**Exercise instructions**
Exactly the lines from the beginning of the records below through the line with "needs. Whether you" must be given again, without pictures.

=== Data to process ===

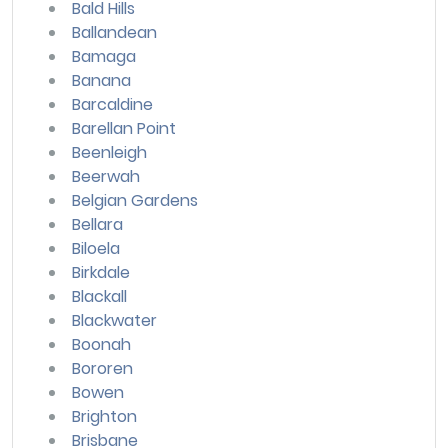
Bald Hills
Ballandean
Bamaga
Banana
Barcaldine
Barellan Point
Beenleigh
Beerwah
Belgian Gardens
Bellara
Biloela
Birkdale
Blackall
Blackwater
Boonah
Bororen
Bowen
Brighton
Brisbane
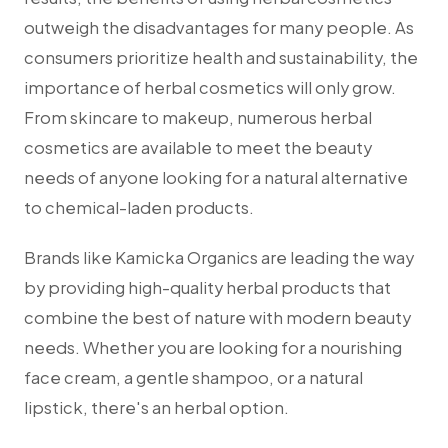
outweigh the disadvantages for many people. As
consumers prioritize health and sustainability, the
importance of herbal cosmetics will only grow.
From skincare to makeup, numerous herbal
cosmetics are available to meet the beauty
needs of anyone looking for a natural alternative
to chemical-laden products.
Brands like Kamicka Organics are leading the way
by providing high-quality herbal products that
combine the best of nature with modern beauty
needs. Whether you are looking for a nourishing
face cream, a gentle shampoo, or a natural
lipstick, there's an herbal option.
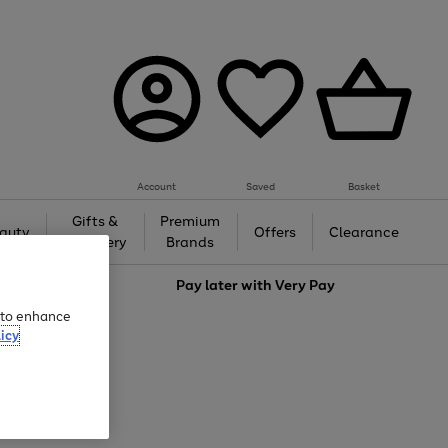
Account
Saved
Basket
Gifts &
Premium
auty
Offers
Clearance
Jewellery
Brands
love
Pay later with
Very Pay
e to enhance
icy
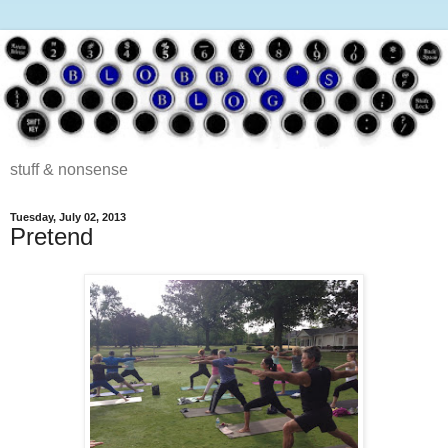
stuff & nonsense
Tuesday, July 02, 2013
Pretend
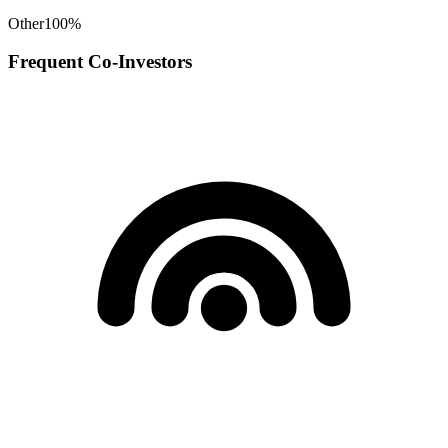
Other
100
%
Frequent Co-Investors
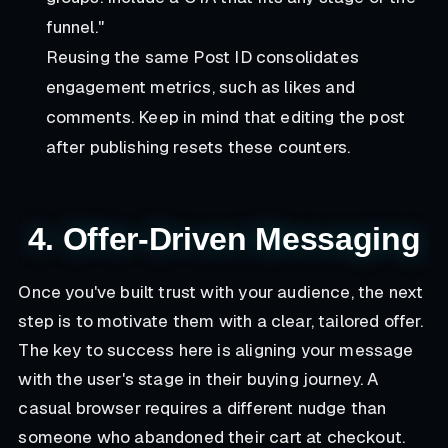
funnel."
Reusing the same Post ID consolidates
engagement metrics, such as likes and
comments. Keep in mind that editing the post
after publishing resets these counters.
4. Offer-Driven Messaging
Once you've built trust with your audience, the next
step is to motivate them with a clear, tailored offer.
The key to success here is aligning your message
with the user's stage in their buying journey. A
casual browser requires a different nudge than
someone who abandoned their cart at checkout.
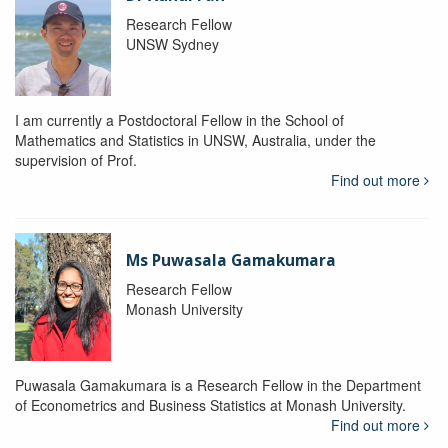
Research Fellow
UNSW Sydney
I am currently a Postdoctoral Fellow in the School of
Mathematics and Statistics in UNSW, Australia, under the
supervision of Prof.
Find out more
Ms Puwasala Gamakumara
Research Fellow
Monash University
Puwasala Gamakumara is a Research Fellow in the Department
of Econometrics and Business Statistics at Monash University.
Find out more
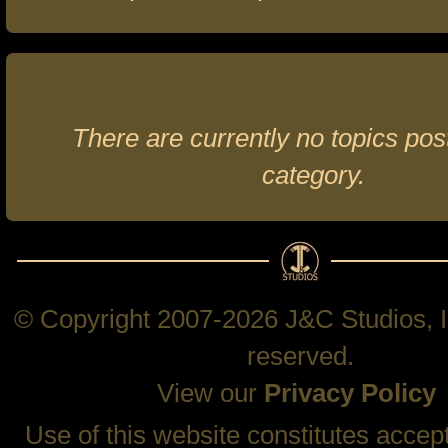
There are currently no topics post
category.
© Copyright 2007-2026 J&C Studios, In
reserved.
View our
Privacy Policy
Use of this website constitutes accep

===

**Your solution**
Bald Hills
Ballandean
Bamaga
Banana
Barcaldine
Barellan Point
Beenleigh
Beerwah
Belgian Gardens
Bellara
Biloela
Birkdale
Blackall
Blackwater
Boonah
Bororen
Bowen
Brighton
Brisbane
outweigh the disadvantages for many people. As
consumers prioritize health and sustainability, the
importance of herbal cosmetics will only grow.
From skincare to makeup, numerous herbal
cosmetics are available to meet the beauty
needs of anyone looking for a natural alternative
to chemical-laden products.
Brands like Kamicka Organics are leading the way
by providing high-quality herbal products that
combine the best of nature with modern beauty
needs. Whether you are looking for a nourishing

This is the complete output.